Partnerships between prisons and local or foreign universities are becoming a global trend. Well established in the UK, Europe, and growing across Africa, the move is to provide higher education programmes for inmates to ensure their successful reintegration.
Jamaica is about to lead this charge in the Caribbean as its programme to provide university education to inmates in its correctional facilities will soon materialize.
Local media, Jamaican Observer reports that representatives of the Prison to College Pipeline project are planning to visit Jamaica next month to develop talks with the stakeholders involved, that is, The University of the West Indies, Mona, the Department of Correctional Services and others.
The Prison to College Pipeline project is an educational initiative by Dr Baz Dreisinger, an English professor at New York’s John Jay College of Criminal Justice. Its aim is to provide college for incarcerated and formerly incarcerated people to enable them to reintegrate and find jobs upon release.
The programme to achieve this in Jamaica should have started a year ago but stalled due to lack of funding. Dr Dreisinger is optimistic that the programme will go on as planned this year.
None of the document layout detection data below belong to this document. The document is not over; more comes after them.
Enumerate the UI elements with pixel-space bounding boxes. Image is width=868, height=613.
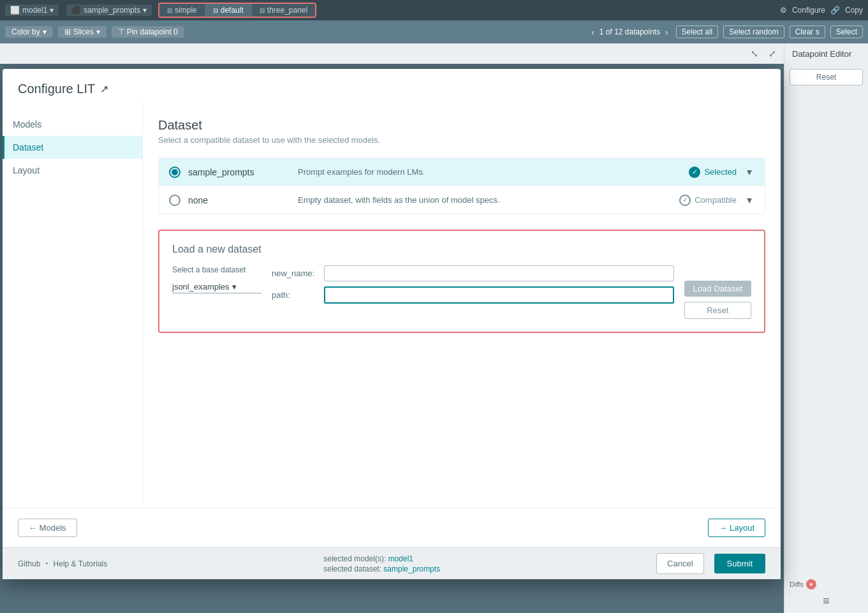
configure-link[interactable]: Configure: [792, 6, 825, 15]
sidebar-item-models[interactable]: Models: [3, 113, 142, 136]
slices-chevron: ▾: [96, 27, 100, 36]
clear-button[interactable]: Clear s: [790, 26, 825, 38]
copy-link[interactable]: Copy: [845, 6, 863, 15]
maximize-icon[interactable]: ⤢: [766, 48, 779, 59]
dataset-chevron: ▾: [143, 6, 147, 15]
diffs-icon: Diffs: [790, 580, 804, 588]
model-selector[interactable]: ⬜ model1 ▾: [5, 4, 59, 16]
select-base-label: Select a base dataset: [172, 265, 261, 274]
tab-simple-icon: ⊟: [167, 7, 172, 14]
selected-dataset-value[interactable]: sample_prompts: [383, 565, 440, 573]
next-datapoint-button[interactable]: ›: [663, 27, 670, 37]
dataset-list: sample_prompts Prompt examples for moder…: [158, 158, 765, 214]
right-panel-reset-button[interactable]: Reset: [790, 69, 863, 85]
dataset-status-sample-prompts: ✓ Selected: [689, 166, 737, 178]
radio-sample-prompts[interactable]: [169, 166, 180, 178]
configure-lit-modal: Configure LIT ↗ Models Dataset Layout: [3, 69, 781, 579]
selected-model-value[interactable]: model1: [388, 554, 413, 563]
dataset-row-sample-prompts: sample_prompts Prompt examples for moder…: [159, 158, 765, 186]
base-dataset-value: jsonl_examples: [172, 282, 230, 292]
compatible-label: Compatible: [695, 195, 737, 205]
load-dataset-button[interactable]: Load Dataset: [684, 281, 751, 297]
tab-simple-label: simple: [175, 6, 197, 15]
new-name-label: new_name:: [272, 269, 316, 278]
dataset-desc-sample-prompts: Prompt examples for modern LMs.: [298, 167, 681, 177]
dataset-row-none: none Empty dataset, with fields as the u…: [159, 186, 765, 214]
path-label: path:: [272, 290, 316, 300]
pin-button[interactable]: ⊤ Pin datapoint 0: [112, 26, 184, 38]
tab-three-panel[interactable]: ⊟ three_panel: [252, 4, 315, 17]
select-random-button[interactable]: Select random: [723, 26, 784, 38]
slices-button[interactable]: ⊞ Slices ▾: [58, 26, 107, 38]
diffs-badge: ●: [806, 579, 816, 589]
select-all-button[interactable]: Select all: [676, 26, 719, 38]
radio-none[interactable]: [169, 195, 180, 206]
tab-three-panel-label: three_panel: [267, 6, 307, 15]
load-form-left: Select a base dataset jsonl_examples ▾: [172, 265, 261, 293]
dataset-label: sample_prompts: [84, 6, 140, 15]
external-link-icon[interactable]: ↗: [100, 83, 108, 95]
selected-checkmark-icon: ✓: [689, 166, 700, 178]
copy-icon: 🔗: [830, 6, 840, 15]
datapoint-editor-label: Datapoint Editor: [792, 49, 851, 59]
base-dataset-chevron: ▾: [232, 282, 237, 292]
top-bar: ⬜ model1 ▾ ⬛ sample_prompts ▾ ⊟ simple ⊟…: [0, 0, 868, 20]
section-title: Dataset: [158, 118, 765, 133]
minimize-icon[interactable]: ⤡: [748, 48, 761, 59]
tab-default[interactable]: ⊟ default: [205, 4, 252, 17]
select-button[interactable]: Select: [830, 26, 863, 38]
sidebar-item-dataset[interactable]: Dataset: [3, 136, 142, 159]
tab-simple[interactable]: ⊟ simple: [159, 4, 205, 17]
selected-model-line: selected model(s): model1: [323, 554, 440, 563]
load-form-actions: Load Dataset Reset: [684, 265, 751, 319]
base-dataset-select[interactable]: jsonl_examples ▾: [172, 281, 261, 293]
config-sidebar: Models Dataset Layout: [3, 103, 143, 508]
load-form: Select a base dataset jsonl_examples ▾ n…: [172, 265, 751, 319]
dataset-selector[interactable]: ⬛ sample_prompts ▾: [66, 4, 152, 16]
cancel-button[interactable]: Cancel: [656, 553, 703, 574]
sidebar-item-layout[interactable]: Layout: [3, 159, 142, 182]
compatible-checkmark-icon: ✓: [679, 195, 691, 206]
top-bar-actions: ⚙ Configure 🔗 Copy: [780, 6, 863, 15]
datapoint-editor-header: Datapoint Editor: [784, 43, 868, 64]
modal-title: Configure LIT: [18, 82, 95, 96]
slices-label: Slices: [73, 27, 94, 36]
selected-label: Selected: [704, 167, 737, 177]
dataset-icon: ⬛: [71, 6, 81, 15]
load-dataset-box: Load a new dataset Select a base dataset…: [158, 230, 765, 333]
back-models-button[interactable]: ← Models: [18, 519, 77, 537]
prev-datapoint-button[interactable]: ‹: [589, 27, 596, 37]
content-area: ⤡ ⤢ Datapoint Editor Reset Diffs ● ≡ Con…: [0, 43, 868, 613]
sample-prompts-expand-button[interactable]: ▾: [744, 166, 754, 178]
path-field-row: path:: [272, 286, 674, 304]
path-input[interactable]: [324, 286, 674, 304]
help-link[interactable]: Help & Tutorials: [54, 559, 108, 568]
layout-tabs: ⊟ simple ⊟ default ⊟ three_panel: [158, 3, 316, 18]
modal-header: Configure LIT ↗: [3, 69, 781, 103]
tab-default-icon: ⊟: [213, 7, 218, 14]
load-form-fields: new_name: path:: [272, 265, 674, 304]
load-reset-button[interactable]: Reset: [684, 302, 751, 319]
modal-body: Models Dataset Layout Dataset Select a c…: [3, 103, 781, 508]
model-label: model1: [22, 6, 47, 15]
expand-bar: ⤡ ⤢: [0, 43, 784, 64]
color-by-button[interactable]: Color by ▾: [5, 26, 53, 38]
github-link[interactable]: Github: [18, 559, 40, 568]
modal-overlay: Configure LIT ↗ Models Dataset Layout: [0, 64, 784, 613]
dataset-name-none: none: [188, 195, 290, 205]
pin-icon: ⊤: [118, 27, 124, 36]
new-name-field-row: new_name:: [272, 265, 674, 281]
section-subtitle: Select a compatible dataset to use with …: [158, 135, 765, 145]
new-name-input[interactable]: [324, 265, 674, 281]
slices-icon: ⊞: [64, 27, 71, 36]
load-dataset-title: Load a new dataset: [172, 244, 751, 255]
model-icon: ⬜: [10, 6, 20, 15]
submit-button[interactable]: Submit: [714, 554, 765, 573]
menu-icon: ≡: [790, 595, 863, 608]
none-expand-button[interactable]: ▾: [744, 194, 754, 206]
pin-label: Pin datapoint 0: [127, 27, 178, 36]
configure-icon: ⚙: [780, 6, 787, 15]
next-layout-button[interactable]: → Layout: [708, 519, 765, 537]
selected-info: selected model(s): model1 selected datas…: [323, 554, 440, 573]
color-by-chevron: ▾: [43, 27, 47, 36]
She added that a fund-raising programme has been launched to secure US$100,000 to fund the start of the Jamaica project.
In East Africa, countries like Uganda and Kenya have already begun prison-university partnership moves through the Africa Prisons Project. West African country Ghana also announced last year that it was introducing measures that will see inmates upgrade their academic qualification through a distance learning program offered by some local universities.